And you aren't. It feels like a slap in the face. It feels like a whole part of you is being shut out of the relationship. It feels like your marriage is dry and superficial, confined to the practicalities of childcare and washing up.
It's invalidating. You get angry; you get sad. Then you ask yourself forlornly: should I be this upset?
After all, this man is kind and decent. So you ask him how he feels. "You're my wife," he replies. And your soul shrivels a little more.
Is that all he can say? Is that the extent of his love - a wife-shaped hole? I have to warn you, it may be.
Stop - it's not as bad as it sounds. This problem is really one of comprehension. Or rather translation because you and your husband are talking different languages.
Yours is a language of romance that's emotional and complex; his is Anglo-Saxon, short and to the point. For him, it is enough to say he married you. He promised to stay with you till death, to protect you and cherish you, to be faithful. No doubt he has done all of that, and is doing it. To him, that says it all.
No doubt too, in his mind, he was there for you when your father died. He was on the end of the phone, when what he heard made him feel uncomfortable and uneasy. He was there when you came home. He listened. But he didn't empathise. Perhaps he couldn't. He is an engineer. He understands the mechanics of things, not their souls.
So, yes, it is absolutely reasonable to feel upset. It is only human.

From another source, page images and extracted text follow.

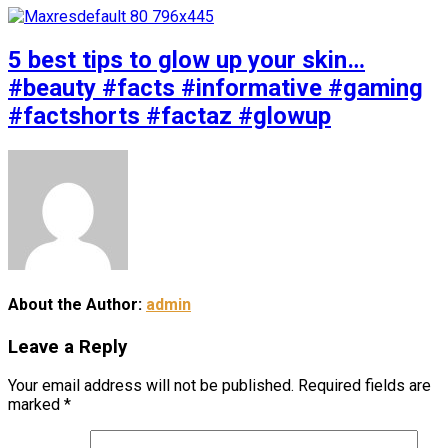
5 best tips to glow up your skin…
#beauty #facts #informative #gaming
#factshorts #factaz #glowup
About the Author:
admin
Leave a Reply
Your email address will not be published.
Required fields are
marked
*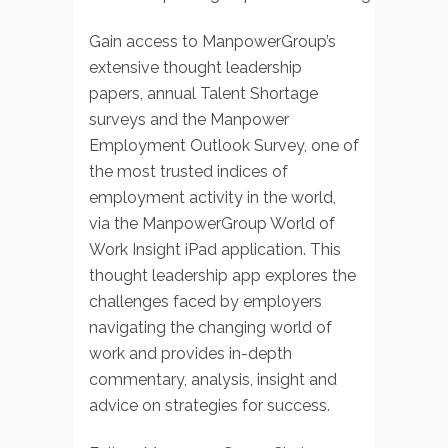
Gain access to ManpowerGroup’s
extensive thought leadership
papers, annual Talent Shortage
surveys and the Manpower
Employment Outlook Survey, one of
the most trusted indices of
employment activity in the world,
via the ManpowerGroup World of
Work Insight iPad application. This
thought leadership app explores the
challenges faced by employers
navigating the changing world of
work and provides in-depth
commentary, analysis, insight and
advice on strategies for success.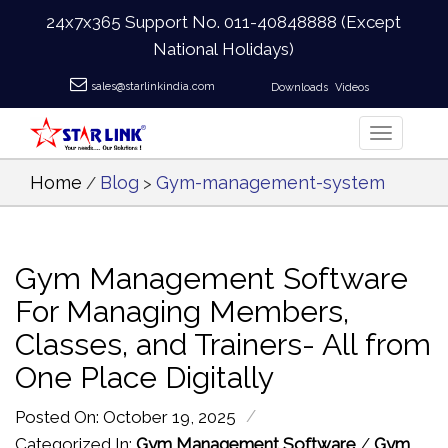
24x7x365 Support No.
011-40848888
(Except
National Holidays)
sales@starlinkindia.com
Downloads
Videos
Home
Blog
Gym-management-system
/
>
Gym Management Software
For Managing Members,
Classes, and Trainers- All from
One Place Digitally
/
Posted On: October 19, 2025
Categorized In:
Gym Management Software
/
Gym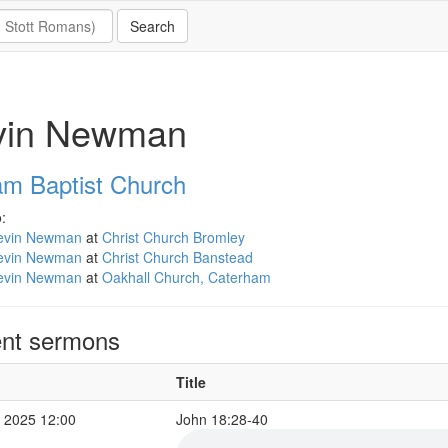
vin Newman
m Baptist Church
:
evin Newman
at
Christ Church Bromley
evin Newman
at
Christ Church Banstead
evin Newman
at
Oakhall Church, Caterham
nt sermons
Title
 2025 12:00
John 18:28-40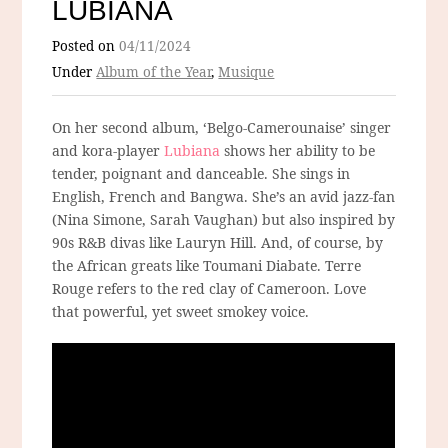
LUBIANA
Posted on
04/11/2024
Under
Album of the Year
,
Musique
On her second album, ‘Belgo-Camerounaise’ singer
and kora-player
Lubiana
shows her ability to be
tender, poignant and danceable. She sings in
English, French and Bangwa. She’s an avid jazz-fan
(Nina Simone, Sarah Vaughan) but also inspired by
90s R&B divas like Lauryn Hill. And, of course, by
the African greats like Toumani Diabate. Terre
Rouge refers to the red clay of Cameroon. Love
that powerful, yet sweet smokey voice.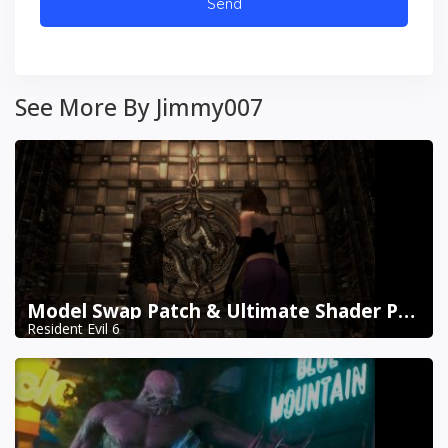
See More By Jimmy007
Model Swap Patch & Ultimate Shader Pack Combined
Resident Evil 6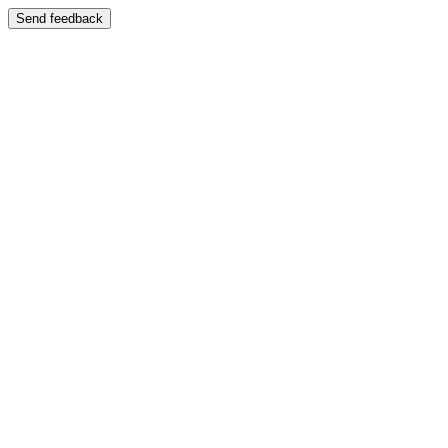
Send feedback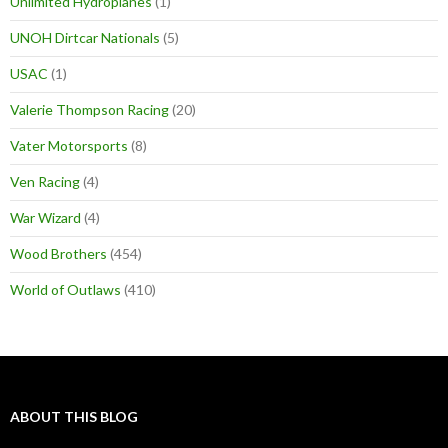
Unlimited Hydroplanes
(1)
UNOH Dirtcar Nationals
(5)
USAC
(1)
Valerie Thompson Racing
(20)
Vater Motorsports
(8)
Ven Racing
(4)
War Wizard
(4)
Wood Brothers
(454)
World of Outlaws
(410)
ABOUT THIS BLOG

But to answer your deeper question: no, he may never open up.
So often in life, I've noticed, we believe that everyone has a profound emotional core: that their true self is there to be discovered, lurking beneath layers of defences.
The truth can be more prosaic. Many people are just straightforward. They have no deep emotional core.
Like a stubborn prospector, you keep trying to punch through to your husband's outer layer. But perhaps his mother lode of passion just isn't there. He is not being difficult. He just doesn't possess what you are after, poor man.
I know how hard, how isolating it is for you. But it must be tough for him too. He has no idea what it is you want. I think I can guess what he might say if you asked if he ever gets angry.
"Nope. I pretty much take things as they come."
The challenge for you, I think, is to take him in the same spirit.